Il Biodistretto al Feccia Fest: quando il cibo diventa esperienza, comunità e futuro

Il 24 e 25 luglio saremo al Feccia Fest, il festival dedicato ai giovani tra i 18 e i 28 anni che nasce tra i boschi del Parco di Monte Sole, negli spazi della foresteria dell'azienda biodinamica Al di là del Fiume di Marzabotto.

Non è un festival sull'agricoltura. È un festival che usa l'agricoltura per parlare di futuro, comunità, relazioni e possibilità. Ed è anche per questo che abbiamo scelto di esserci.

Per due giorni ragazze e ragazzi vivranno insieme un'esperienza fatta di incontri, laboratori, musica, cultura e momenti di condivisione. Al centro c'è una domanda semplice ma importante: come possiamo immaginare un modo diverso di abitare il mondo, prendendoci cura della terra e delle persone?

Una domanda che sentiamo profondamente nostra.

Due laboratori per mettere le mani in pasta

Il Biodistretto sostiene i workshop di sabato 25 luglio, guidati da due realtà che fanno parte della nostra comunità e che ogni giorno trasformano il lavoro agricolo in cultura, conoscenza e cura.

Alle 15.00 il Forno Calzolari accompagnerà i partecipanti in una dimostrazione pratica di panificazione con lievito madre. Non sarà soltanto un laboratorio sul pane, ma un'occasione per raccontare il valore dei grani antichi autoctoni, della biodiversità e di una filiera agricola capace di custodire il territorio.

Alle 16.00 sarà invece la volta della Fattoria La Pulcina, dove Marco Bondioli guiderà la realizzazione dal vivo di un formaggio. Attraverso il gesto del fare si parlerà di qualità del latte, allevamento, biodiversità e si proverà a sfatare alcuni dei falsi miti più diffusi sull'alimentazione.

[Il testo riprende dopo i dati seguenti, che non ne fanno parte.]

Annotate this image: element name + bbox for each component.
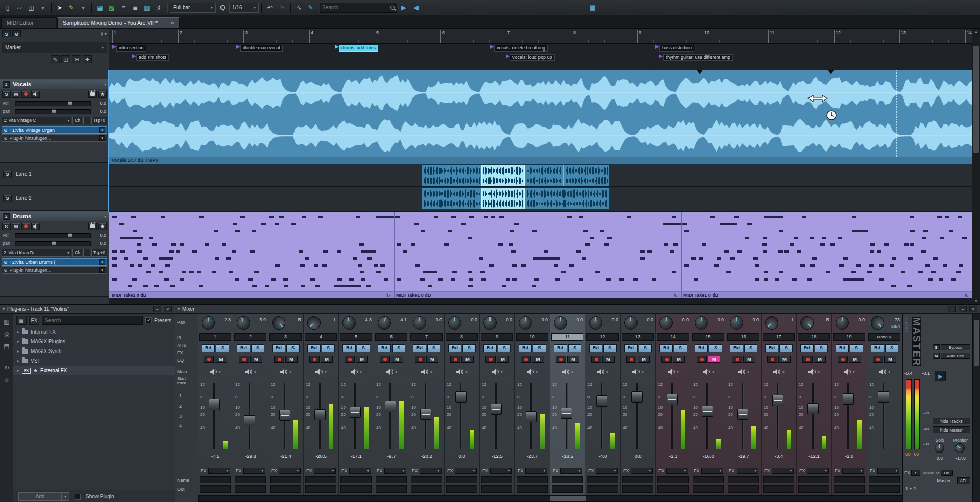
midi-note[interactable]: [361, 250, 376, 253]
midi-note[interactable]: [763, 250, 767, 253]
midi-note[interactable]: [869, 264, 874, 267]
channel-number[interactable]: 1: [199, 333, 231, 341]
midi-note[interactable]: [647, 250, 652, 253]
mixer-titlebar[interactable]: ▾ Mixer ▫ − ×: [175, 305, 980, 314]
expand-icon[interactable]: ▸: [17, 349, 19, 354]
midi-note[interactable]: [112, 257, 117, 260]
midi-note[interactable]: [143, 285, 148, 287]
channel-number[interactable]: 13: [622, 333, 654, 341]
midi-note[interactable]: [585, 243, 590, 246]
midi-note[interactable]: [491, 216, 495, 218]
pan-knob[interactable]: [305, 314, 324, 332]
midi-note[interactable]: [235, 230, 240, 232]
solo-button[interactable]: S: [603, 344, 617, 352]
pen-tool-icon[interactable]: ✎: [305, 3, 316, 13]
record-ready-button[interactable]: Rd: [659, 344, 673, 352]
solo-button[interactable]: S: [815, 344, 828, 352]
channel-number[interactable]: 17: [763, 333, 795, 341]
minimize-icon[interactable]: −: [959, 306, 967, 312]
chevron-down-icon[interactable]: ▾: [104, 82, 106, 87]
midi-note[interactable]: [154, 285, 159, 287]
midi-note[interactable]: [356, 216, 360, 218]
solo-button[interactable]: S: [709, 344, 722, 352]
midi-note[interactable]: [315, 285, 320, 287]
meter-icon[interactable]: [83, 249, 90, 257]
midi-note[interactable]: [411, 243, 415, 246]
loop-icon[interactable]: ↻: [386, 293, 390, 298]
midi-note[interactable]: [305, 257, 309, 260]
output-select-arrow[interactable]: ▾: [395, 370, 397, 374]
midi-note[interactable]: [777, 216, 782, 218]
midi-note[interactable]: [694, 278, 698, 281]
midi-note[interactable]: [468, 271, 472, 273]
midi-note[interactable]: [514, 223, 519, 225]
midi-note[interactable]: [461, 223, 466, 225]
record-ready-button[interactable]: Rd: [307, 344, 321, 352]
midi-note[interactable]: [269, 216, 274, 218]
pan-knob[interactable]: [201, 315, 215, 330]
midi-note[interactable]: [480, 271, 485, 273]
midi-note[interactable]: [366, 285, 371, 287]
solo-level-knob[interactable]: [935, 443, 944, 453]
midi-note[interactable]: [910, 216, 914, 218]
slider-handle[interactable]: [68, 101, 72, 106]
midi-note[interactable]: [283, 278, 288, 281]
track-mute-button[interactable]: M: [12, 91, 20, 98]
midi-note[interactable]: [664, 243, 668, 246]
timeline-marker[interactable]: vocals: loud pop up: [506, 54, 555, 61]
channel-out-field[interactable]: [235, 485, 266, 493]
wave-edit-icon[interactable]: ∿: [293, 3, 305, 13]
object-list-icon[interactable]: ≣: [130, 3, 141, 13]
transpose-button[interactable]: Tsp+0: [91, 249, 107, 257]
channel-name-field[interactable]: [270, 476, 301, 483]
midi-note[interactable]: [830, 243, 835, 246]
fader-handle[interactable]: [631, 391, 643, 403]
midi-note[interactable]: [595, 271, 600, 273]
timeline-marker[interactable]: double main vocal: [236, 45, 283, 52]
expand-icon[interactable]: ▸: [17, 330, 19, 334]
fader-handle[interactable]: [526, 411, 537, 422]
midi-note[interactable]: [146, 271, 151, 273]
midi-note[interactable]: [368, 257, 372, 260]
fader-handle[interactable]: [878, 391, 889, 403]
midi-note[interactable]: [907, 285, 912, 287]
midi-note[interactable]: [763, 237, 767, 239]
mute-button[interactable]: M: [215, 356, 227, 363]
speaker-icon[interactable]: [280, 369, 288, 376]
timeline-marker[interactable]: drums: add toms: [335, 45, 378, 52]
output-select-arrow[interactable]: ▾: [289, 370, 291, 374]
lane-audio-clip[interactable]: [564, 165, 609, 186]
midi-note[interactable]: [452, 271, 457, 273]
presets-checkbox[interactable]: ✓: [145, 317, 152, 323]
fx-filter-button[interactable]: FX: [29, 316, 39, 325]
scroll-up-icon[interactable]: ▲: [972, 30, 980, 33]
snap-grid-icon[interactable]: ♯: [153, 3, 164, 13]
record-arm-button[interactable]: [485, 356, 496, 363]
midi-note[interactable]: [851, 271, 856, 273]
midi-note[interactable]: [555, 278, 560, 281]
speaker-icon[interactable]: [527, 369, 534, 376]
midi-note[interactable]: [925, 264, 930, 267]
channel-name-field[interactable]: [587, 476, 618, 483]
redo-icon[interactable]: ↷: [277, 3, 288, 13]
chevron-down-icon[interactable]: ▾: [104, 31, 107, 36]
midi-note[interactable]: [252, 285, 257, 287]
midi-note[interactable]: [512, 264, 517, 267]
midi-note[interactable]: [279, 216, 284, 218]
solo-button[interactable]: S: [427, 344, 440, 352]
pan-knob[interactable]: [413, 316, 426, 330]
midi-note[interactable]: [779, 230, 783, 232]
history-icon[interactable]: ↻: [2, 363, 12, 373]
scrollbar-thumb[interactable]: [973, 46, 979, 153]
chevron-down-icon[interactable]: ▾: [99, 267, 105, 273]
pan-knob[interactable]: [270, 314, 288, 332]
midi-note[interactable]: [291, 223, 296, 225]
channel-name-field[interactable]: [235, 476, 266, 483]
clip-counters[interactable]: 00 00: [905, 451, 925, 457]
midi-note[interactable]: [775, 278, 779, 281]
pan-knob[interactable]: [695, 316, 708, 330]
midi-note[interactable]: [879, 278, 884, 281]
midi-note[interactable]: [222, 243, 226, 246]
midi-note[interactable]: [233, 223, 237, 225]
channel-button[interactable]: Ch: [72, 249, 82, 257]
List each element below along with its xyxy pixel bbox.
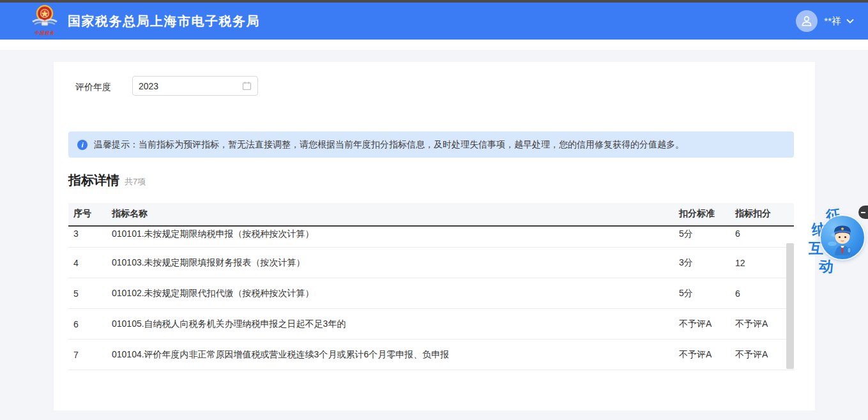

Due esperienze semplici e concrete, che raccontano un'idea di agricoltura artigiana fatta di conoscenze, pazienza e relazioni.

Un festival che parla la nostra lingua

Il manifesto del Feccia Fest racconta di una generazione che vuole trasformare ciò che viene considerato uno scarto in una possibilità. Una metafora che nasce dalla fermentazione del vino e che diventa un invito a costruire comunità invece che competizione.

Anche noi crediamo che il futuro dei territori passi da qui: dalla capacità di creare legami, condividere saperi, coltivare biodiversità e offrire ai più giovani occasioni per conoscere da vicino chi produce cibo con responsabilità e rispetto.

Per questo siamo felici di sostenere un'iniziativa che mette al centro non solo l'agricoltura, ma la sua dimensione culturale e sociale.

Perché la terra non produce soltanto cibo.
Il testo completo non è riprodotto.